If we then take it to the next step and consider the word interactive, it is described as “engaging with a human user, to obtain data or commands and to give immediate results or updated information”.  This is fundamental to everything we do online, and challenges us to remember that our customers expect to command (yes, command) us to give them results or information.  It means that before we think about what we say, we need to think about the expectations of our customers, and focus design around them.

So let the web be web, and don’t try to design it like it’s something else.

The new disciplines of building great navigation, structuring content in an outward facing direction and planning customer journeys now take on primary importance.  Deciding how many menu options are on your home page, and what they are called is at least as important as the colours you choose to display it.  Moving your content away from your internal company structures to outward facing customer segments or geography segments is now the difference between closing and missing the sale.  And enabling your customers to jump seamlessly from subject area to subject area based on their preferences will ensure that you save them time.

This seems easy.  Simplistically, even patronisingly so.  But have a look across even the Top 20 busiest websites in Ireland and you’ll see that it remains maddeningly ignored.

It pains me that so many websites still get published without the core tasks of organising navigation and categorising content being completed.  Or that home pages get designed without asking the question “what are the most common things our most important customers want to do when they come to the site”.

Dale Carnegie, writer, lecturer and author of the famous book “How to win friends and influence people” often said that to be renowned as a great conversationalist it was important always to ask more questions than give answers, and more important to listen than to speak.  His words seem like a perfect roadmap for online communications, your website is full of answers for your customers, but you don’t push those answers down their throats.  You build a navigation system which allows your customers to ask questions important to them, and only once you give them the power of the question have you earned the right to sell to them.
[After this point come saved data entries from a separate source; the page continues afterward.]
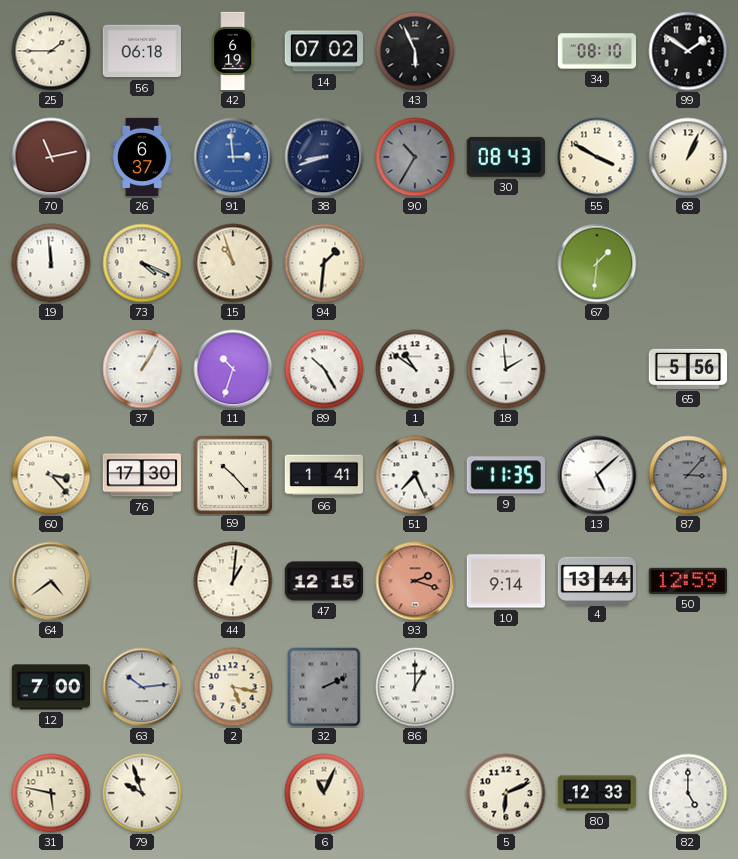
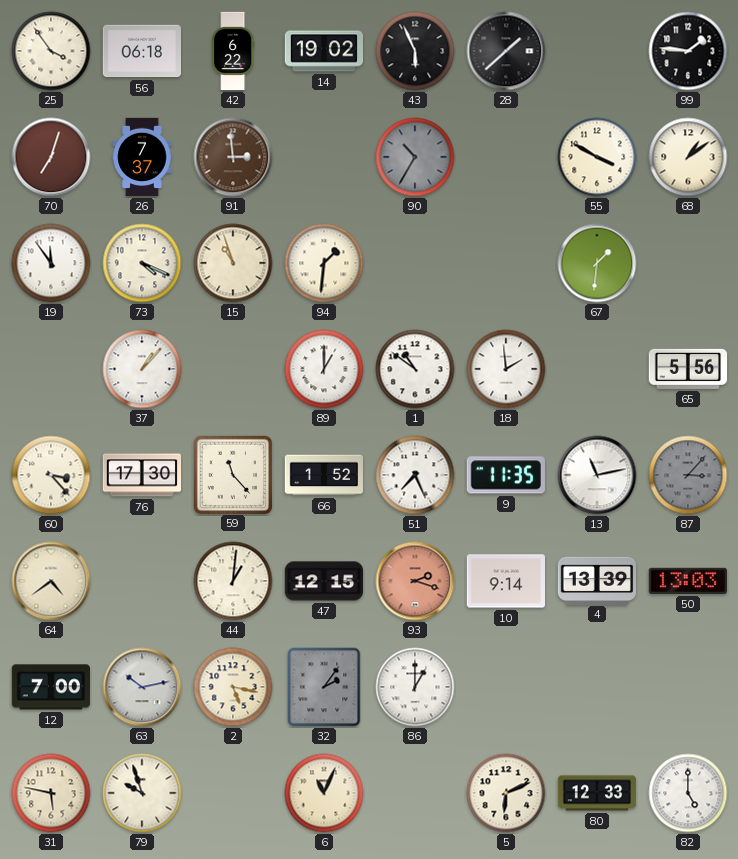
25: 1:45 -> 3:54
42: 6:19 -> 6:22
14: 07:02 -> 19:02
28: none -> 1:38
34: 08:10 -> none
99: 1:51 -> 1:46
70: 11:13 -> 7:03
26: 6:37 -> 7:37
91 dial: blue -> brown
38: 8:42 -> none
30: 08:43 -> none
68: 1:04 -> 1:09
19: 11:59 -> 11:54
37: 1:05 -> 1:07
11: 10:33 -> none
89: 10:25 -> 1:00
59: 10:23 -> 11:23
66: 1:41 -> 1:52
13: 5:08 -> 11:13
4: 13:44 -> 13:39
50: 12:59 -> 13:03
63: 10:14 -> 10:13
32: 2:11 -> 2:06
At the time of writing it has been a week since Google increased the font size on their search text box and buttons.  Those changes, whilst relatively minor visually, will have a significant impact on user satisfaction, user behaviour, and consequently page impressions and sales.  The web is a world where the choice of font size can impact your bottom line!  (Keep watching Google – whether or not they return font size to its previous scale will be a big clue as to whether the impact was positive or negative.)

A more accurate way to express this is that the power you give your customers to ask the questions which matter most to them, is directly related to how willing they will be to listen to your answers.  And that surely has a massive bearing on how your organisation performs online.

By Gareth Dunlop

Gareth formed Fathom in 2011 and has been in the business of design performance for over two decades.